Preisexplosion für Aluminium erwartet

Magnesium ist ein wichtiger Rohstoff für Aluminium, welches ohne Magnesium nicht hergestellt werden kann. In Europa wird seit 2001 kein Magnesium produziert. Die Aluminium-Industrie ist daher zwingend auf eine gut funktionierende Lieferkette angewiesen.

Doch der Hauptlieferant China hat einen Exportstopp für den wichtigen Rohstoff verhängt. Da die Magnesium-Vorräte bereits im November erschöpft sind, droht eine Preisexplosion beim Aluminium.

Lieferstopp in China

Magnesiummetall ist weltweit in der Erdkruste zu finden. Doch die Gewinnung von Magnesium ist aufwendig, umweltschädlich und sehr energieintensiv. So wurde in Europa bereits im Jahr 2001 die gesamte Magnesium-Produktion eingestellt.

Mittlerweile kommt die größte Menge des so wichtigen Rohstoffes aus China. China ist der größte Magnesium-Lieferant weltweit und kontrolliert mit rund 87 Prozent der weltweiten Magnesium-Produktion den Weltmarkt.
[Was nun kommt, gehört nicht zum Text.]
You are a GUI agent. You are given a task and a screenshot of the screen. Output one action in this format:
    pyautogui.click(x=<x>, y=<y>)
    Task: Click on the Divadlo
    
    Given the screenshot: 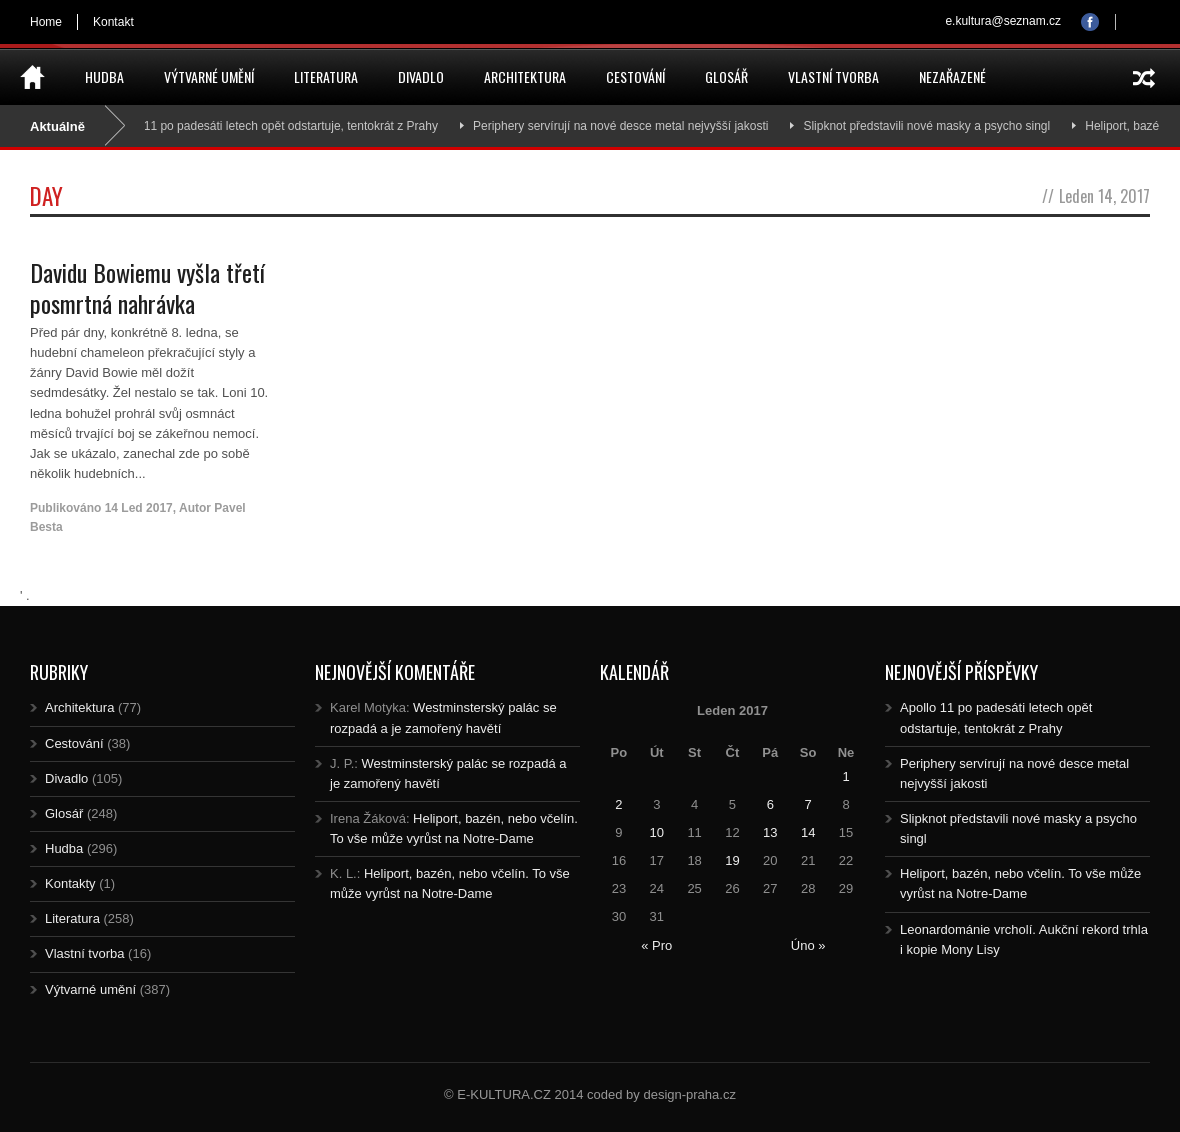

Seit Mitte September hat die chinesische Regierung die Magnesium-Lieferungen ins Ausland fast vollständig gestoppt. Offiziell wurde der Lieferstopp damit begründet, der Energieverbrauch in China müsse aufgrund von Strommangel stärker kontrolliert werden.

Vorräte bereits Ende November erschöpft

Bislang kam das hauptsächlich zur Herstellung von Aluminium benötigte Magnesium ausschließlich aus China. Ein Lieferstopp bringt daher die deutsche Industrie in große Schwierigkeiten.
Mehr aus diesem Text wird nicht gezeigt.